Kate E. Reynolds

  • Autism in China: how prevalent is it?

    Like the United Kingdom, there is no central register of people with autism in China. Studies estimate a possible 2.8 million autistic children in the People’s Republic, with around 10 000 in Shanghai alone. In 2005 the official figures for autism spectrum disorders in China were 1.1 per 1000 children. In the UK the statistics are 1:110 and in the United States the latest are 1:88.

    The statistics in the People’s Republic are likely to be lower than the reality for several reasons:

    1. Diagnosis is difficult to achieve due to the expense of getting a medical opinion.

    2. Parents may be unaware of medical facilities which are available to facilitate diagnosis.

    3. There is a dearth of specialised medical doctors who could diagnose autism.

    4. Parents may not seek diagnosis, due to embarrassment or feeling shame at having what may be perceived as an ‘idiot’ child.

    5. Only more extreme cases of autism are likely to be diagnosed, when children are profoundly affected. Cases of Asperger syndrome are less commonly diagnosed because the child can develop an acceptable level of communication or sufficient to have a working role in society.

    In July a three year initiative will be launched to investigate the prevalence of autism in China. The project itself will cost 32 million yuan (approximately £3 327 900) and aims to produce national screening and treatment protocols. Autism Speaks, based in the US, will give advice on the study which aims to produce trained and skilled staff to diagnose and provide interventions. The actual statistics will guide policy development.

    The project has three stages:

    1. Lasting 4-6 months when staff at 8 selected hospital across China will be trained and pilot schemes run.

    2. The second, epidemiological stage will last at least a year when a count of the rate of autism in China will involve around 200 000 school pupils aged between 6-12 years of age.

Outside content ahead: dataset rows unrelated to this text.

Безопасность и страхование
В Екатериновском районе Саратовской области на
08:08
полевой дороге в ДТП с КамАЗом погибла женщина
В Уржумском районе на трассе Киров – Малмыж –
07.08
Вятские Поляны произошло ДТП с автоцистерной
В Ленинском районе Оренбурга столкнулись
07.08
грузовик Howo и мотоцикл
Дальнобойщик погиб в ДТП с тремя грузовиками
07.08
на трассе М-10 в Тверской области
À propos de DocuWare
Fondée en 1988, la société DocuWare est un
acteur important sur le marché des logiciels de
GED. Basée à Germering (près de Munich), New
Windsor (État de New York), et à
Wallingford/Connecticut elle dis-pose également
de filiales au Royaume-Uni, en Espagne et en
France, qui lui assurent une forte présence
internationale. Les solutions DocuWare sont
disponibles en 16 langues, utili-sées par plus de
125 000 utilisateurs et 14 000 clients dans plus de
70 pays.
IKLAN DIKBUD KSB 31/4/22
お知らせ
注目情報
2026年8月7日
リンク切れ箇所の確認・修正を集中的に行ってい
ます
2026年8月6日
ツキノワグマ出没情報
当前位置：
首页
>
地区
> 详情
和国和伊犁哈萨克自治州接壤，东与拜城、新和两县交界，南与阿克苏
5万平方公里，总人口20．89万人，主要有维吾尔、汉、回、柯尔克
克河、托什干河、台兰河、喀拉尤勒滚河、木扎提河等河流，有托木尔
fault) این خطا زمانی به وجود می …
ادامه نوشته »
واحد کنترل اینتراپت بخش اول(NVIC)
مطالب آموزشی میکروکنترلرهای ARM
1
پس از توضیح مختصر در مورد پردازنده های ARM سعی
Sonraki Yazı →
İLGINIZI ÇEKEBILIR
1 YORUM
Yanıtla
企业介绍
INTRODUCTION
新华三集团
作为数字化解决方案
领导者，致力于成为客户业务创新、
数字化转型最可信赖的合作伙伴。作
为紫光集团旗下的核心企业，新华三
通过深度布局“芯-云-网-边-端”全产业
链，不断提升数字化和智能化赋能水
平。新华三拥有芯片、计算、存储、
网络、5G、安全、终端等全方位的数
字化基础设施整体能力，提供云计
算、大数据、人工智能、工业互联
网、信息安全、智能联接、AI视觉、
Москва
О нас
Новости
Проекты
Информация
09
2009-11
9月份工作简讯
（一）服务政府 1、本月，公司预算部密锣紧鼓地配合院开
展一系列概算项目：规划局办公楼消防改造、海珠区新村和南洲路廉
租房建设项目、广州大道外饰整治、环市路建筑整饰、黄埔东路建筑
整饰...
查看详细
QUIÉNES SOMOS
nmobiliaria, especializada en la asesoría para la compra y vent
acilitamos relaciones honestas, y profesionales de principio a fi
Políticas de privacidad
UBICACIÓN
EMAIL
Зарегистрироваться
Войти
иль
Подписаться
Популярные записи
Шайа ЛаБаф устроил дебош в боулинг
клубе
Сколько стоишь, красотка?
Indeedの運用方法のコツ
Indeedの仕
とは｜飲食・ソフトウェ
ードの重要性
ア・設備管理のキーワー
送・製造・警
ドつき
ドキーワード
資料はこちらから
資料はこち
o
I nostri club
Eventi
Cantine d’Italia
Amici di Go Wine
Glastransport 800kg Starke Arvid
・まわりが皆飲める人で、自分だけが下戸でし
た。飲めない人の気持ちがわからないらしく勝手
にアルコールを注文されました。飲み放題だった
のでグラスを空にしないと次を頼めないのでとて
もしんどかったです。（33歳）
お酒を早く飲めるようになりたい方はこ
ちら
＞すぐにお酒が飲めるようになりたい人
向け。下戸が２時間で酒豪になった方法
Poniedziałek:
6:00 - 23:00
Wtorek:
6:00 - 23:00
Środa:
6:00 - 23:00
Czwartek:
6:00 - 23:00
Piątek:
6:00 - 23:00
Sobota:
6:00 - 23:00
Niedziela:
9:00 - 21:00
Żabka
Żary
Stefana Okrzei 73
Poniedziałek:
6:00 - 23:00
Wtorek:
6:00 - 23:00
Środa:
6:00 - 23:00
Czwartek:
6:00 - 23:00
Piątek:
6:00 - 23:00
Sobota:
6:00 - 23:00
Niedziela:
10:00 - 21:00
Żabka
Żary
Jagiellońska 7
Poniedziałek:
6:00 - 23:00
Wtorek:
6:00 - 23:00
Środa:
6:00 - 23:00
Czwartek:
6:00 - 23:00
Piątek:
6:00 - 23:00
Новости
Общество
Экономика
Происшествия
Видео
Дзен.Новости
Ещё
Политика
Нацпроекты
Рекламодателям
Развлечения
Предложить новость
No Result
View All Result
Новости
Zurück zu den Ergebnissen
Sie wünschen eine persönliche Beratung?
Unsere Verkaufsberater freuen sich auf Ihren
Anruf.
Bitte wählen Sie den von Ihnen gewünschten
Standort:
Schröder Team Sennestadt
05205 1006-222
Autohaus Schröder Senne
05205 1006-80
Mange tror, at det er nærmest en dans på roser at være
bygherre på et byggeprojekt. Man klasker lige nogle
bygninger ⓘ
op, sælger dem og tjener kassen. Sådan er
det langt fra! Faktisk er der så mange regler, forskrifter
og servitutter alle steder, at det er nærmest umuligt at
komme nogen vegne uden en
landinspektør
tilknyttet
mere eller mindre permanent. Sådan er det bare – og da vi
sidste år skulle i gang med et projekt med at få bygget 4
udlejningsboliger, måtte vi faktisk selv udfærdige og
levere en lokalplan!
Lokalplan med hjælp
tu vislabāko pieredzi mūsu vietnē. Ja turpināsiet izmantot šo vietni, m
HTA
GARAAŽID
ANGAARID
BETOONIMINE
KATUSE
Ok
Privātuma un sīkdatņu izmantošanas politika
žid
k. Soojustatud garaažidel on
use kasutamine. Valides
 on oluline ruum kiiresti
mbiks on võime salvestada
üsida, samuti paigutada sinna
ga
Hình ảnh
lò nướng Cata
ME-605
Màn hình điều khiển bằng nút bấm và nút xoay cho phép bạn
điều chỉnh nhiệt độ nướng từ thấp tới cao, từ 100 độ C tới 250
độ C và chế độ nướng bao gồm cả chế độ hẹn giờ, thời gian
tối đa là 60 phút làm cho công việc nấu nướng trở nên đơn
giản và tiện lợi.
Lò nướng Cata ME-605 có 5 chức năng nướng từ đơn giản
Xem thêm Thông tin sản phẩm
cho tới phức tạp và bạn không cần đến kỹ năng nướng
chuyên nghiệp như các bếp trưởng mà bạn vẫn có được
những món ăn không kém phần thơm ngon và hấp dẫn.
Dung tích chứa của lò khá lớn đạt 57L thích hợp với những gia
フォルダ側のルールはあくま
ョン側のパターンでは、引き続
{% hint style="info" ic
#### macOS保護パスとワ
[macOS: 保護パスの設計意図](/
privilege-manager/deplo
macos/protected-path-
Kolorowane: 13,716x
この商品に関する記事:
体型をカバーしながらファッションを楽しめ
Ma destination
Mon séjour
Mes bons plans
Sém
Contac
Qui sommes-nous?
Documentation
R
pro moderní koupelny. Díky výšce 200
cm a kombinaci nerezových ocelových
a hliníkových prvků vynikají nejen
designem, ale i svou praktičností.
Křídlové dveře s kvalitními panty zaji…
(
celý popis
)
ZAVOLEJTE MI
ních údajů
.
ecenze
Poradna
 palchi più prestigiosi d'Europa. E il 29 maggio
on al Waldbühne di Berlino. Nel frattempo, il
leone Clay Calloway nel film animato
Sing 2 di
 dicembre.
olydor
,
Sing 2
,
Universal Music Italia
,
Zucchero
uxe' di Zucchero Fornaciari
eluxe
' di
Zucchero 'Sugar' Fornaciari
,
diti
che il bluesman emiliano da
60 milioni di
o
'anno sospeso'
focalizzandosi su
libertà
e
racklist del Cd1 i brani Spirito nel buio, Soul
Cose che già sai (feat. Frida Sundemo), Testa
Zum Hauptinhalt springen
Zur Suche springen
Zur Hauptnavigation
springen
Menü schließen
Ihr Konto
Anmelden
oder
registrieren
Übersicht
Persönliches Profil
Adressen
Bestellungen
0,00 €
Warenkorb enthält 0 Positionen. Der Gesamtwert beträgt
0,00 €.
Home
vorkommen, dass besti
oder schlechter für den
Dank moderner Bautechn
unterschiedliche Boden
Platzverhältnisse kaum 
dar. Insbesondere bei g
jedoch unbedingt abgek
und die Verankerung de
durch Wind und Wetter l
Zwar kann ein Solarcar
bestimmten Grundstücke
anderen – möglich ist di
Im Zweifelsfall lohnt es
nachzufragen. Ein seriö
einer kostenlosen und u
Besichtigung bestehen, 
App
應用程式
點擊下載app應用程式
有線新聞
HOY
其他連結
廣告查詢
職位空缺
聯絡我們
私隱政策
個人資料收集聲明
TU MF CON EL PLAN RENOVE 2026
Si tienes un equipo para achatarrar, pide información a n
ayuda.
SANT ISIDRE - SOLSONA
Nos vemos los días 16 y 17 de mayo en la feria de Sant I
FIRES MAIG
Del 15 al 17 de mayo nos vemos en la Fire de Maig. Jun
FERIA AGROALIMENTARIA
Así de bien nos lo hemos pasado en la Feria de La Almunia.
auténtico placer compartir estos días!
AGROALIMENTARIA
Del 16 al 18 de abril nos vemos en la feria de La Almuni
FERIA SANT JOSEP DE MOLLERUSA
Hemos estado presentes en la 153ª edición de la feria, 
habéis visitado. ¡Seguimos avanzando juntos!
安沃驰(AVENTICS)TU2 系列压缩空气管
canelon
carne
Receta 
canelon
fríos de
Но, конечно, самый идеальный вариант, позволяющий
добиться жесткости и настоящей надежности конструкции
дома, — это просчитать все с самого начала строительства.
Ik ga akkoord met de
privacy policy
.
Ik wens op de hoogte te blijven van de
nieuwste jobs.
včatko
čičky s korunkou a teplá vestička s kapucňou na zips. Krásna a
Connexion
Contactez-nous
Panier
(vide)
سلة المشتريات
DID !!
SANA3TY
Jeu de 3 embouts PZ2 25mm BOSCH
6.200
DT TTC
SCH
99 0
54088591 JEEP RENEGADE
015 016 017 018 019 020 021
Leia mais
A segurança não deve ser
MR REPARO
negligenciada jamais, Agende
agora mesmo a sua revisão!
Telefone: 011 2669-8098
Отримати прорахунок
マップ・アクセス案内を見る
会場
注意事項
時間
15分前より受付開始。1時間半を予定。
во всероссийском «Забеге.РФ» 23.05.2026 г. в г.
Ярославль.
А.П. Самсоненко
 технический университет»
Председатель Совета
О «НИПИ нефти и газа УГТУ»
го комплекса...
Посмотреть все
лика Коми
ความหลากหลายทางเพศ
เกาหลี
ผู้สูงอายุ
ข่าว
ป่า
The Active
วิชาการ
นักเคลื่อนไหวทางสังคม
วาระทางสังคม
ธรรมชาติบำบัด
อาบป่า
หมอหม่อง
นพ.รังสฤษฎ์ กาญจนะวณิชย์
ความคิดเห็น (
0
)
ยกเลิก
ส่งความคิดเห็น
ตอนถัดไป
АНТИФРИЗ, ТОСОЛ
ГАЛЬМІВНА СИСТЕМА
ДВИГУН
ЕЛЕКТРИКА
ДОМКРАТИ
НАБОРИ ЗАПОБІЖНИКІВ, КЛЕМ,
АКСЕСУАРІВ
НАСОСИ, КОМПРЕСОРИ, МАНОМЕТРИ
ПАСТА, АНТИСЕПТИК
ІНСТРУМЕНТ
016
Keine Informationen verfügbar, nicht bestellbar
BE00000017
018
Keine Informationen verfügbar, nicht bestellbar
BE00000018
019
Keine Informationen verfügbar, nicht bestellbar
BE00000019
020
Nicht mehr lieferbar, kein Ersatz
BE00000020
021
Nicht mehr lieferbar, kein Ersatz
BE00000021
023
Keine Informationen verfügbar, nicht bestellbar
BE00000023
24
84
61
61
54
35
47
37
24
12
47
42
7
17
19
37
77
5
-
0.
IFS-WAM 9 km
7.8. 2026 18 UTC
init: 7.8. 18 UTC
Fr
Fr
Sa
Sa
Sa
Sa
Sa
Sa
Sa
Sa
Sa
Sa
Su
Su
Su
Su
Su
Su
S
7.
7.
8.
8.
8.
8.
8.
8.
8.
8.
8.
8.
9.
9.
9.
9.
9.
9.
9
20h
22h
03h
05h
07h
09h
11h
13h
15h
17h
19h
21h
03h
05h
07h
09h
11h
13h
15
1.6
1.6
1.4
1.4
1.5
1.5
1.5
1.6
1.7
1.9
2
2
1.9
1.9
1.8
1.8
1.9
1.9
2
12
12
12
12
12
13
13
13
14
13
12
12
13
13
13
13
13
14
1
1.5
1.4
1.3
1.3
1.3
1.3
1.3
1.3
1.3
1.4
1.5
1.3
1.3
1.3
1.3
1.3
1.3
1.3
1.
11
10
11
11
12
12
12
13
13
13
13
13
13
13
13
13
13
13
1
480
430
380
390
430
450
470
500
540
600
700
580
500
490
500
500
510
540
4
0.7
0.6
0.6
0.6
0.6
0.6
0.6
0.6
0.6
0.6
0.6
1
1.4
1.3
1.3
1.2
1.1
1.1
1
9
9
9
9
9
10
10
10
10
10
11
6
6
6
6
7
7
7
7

    3. The overall aim will be achieved in the final stage when a nationwide database will be created. Health care providers will be able to share knowledge and skills in screening, diagnosis and treatment to produce uniform protocols.

    Only when these samples are analysed will more realistic figures for the prevalence of autism be available. This should guide government policy and investment in the field. At present, those autistic children who do get an education do so in special needs institutions, alongside children with a range of chromosomal, genetic and other disorders. Many of these children are intellectually impaired, whereas it is becoming clear that many autistic children are not. By definition, autism is a disorder of social communication which may have no concurrent reduction in IQ.

    Many educationalists in China are pushing for inclusion of autistic children in mainstream schools. Most schools resist this, because they have neither the resources nor trained staff to accommodate these children. Long-term, new information about the extent of autism may shape the education system via policies and the law.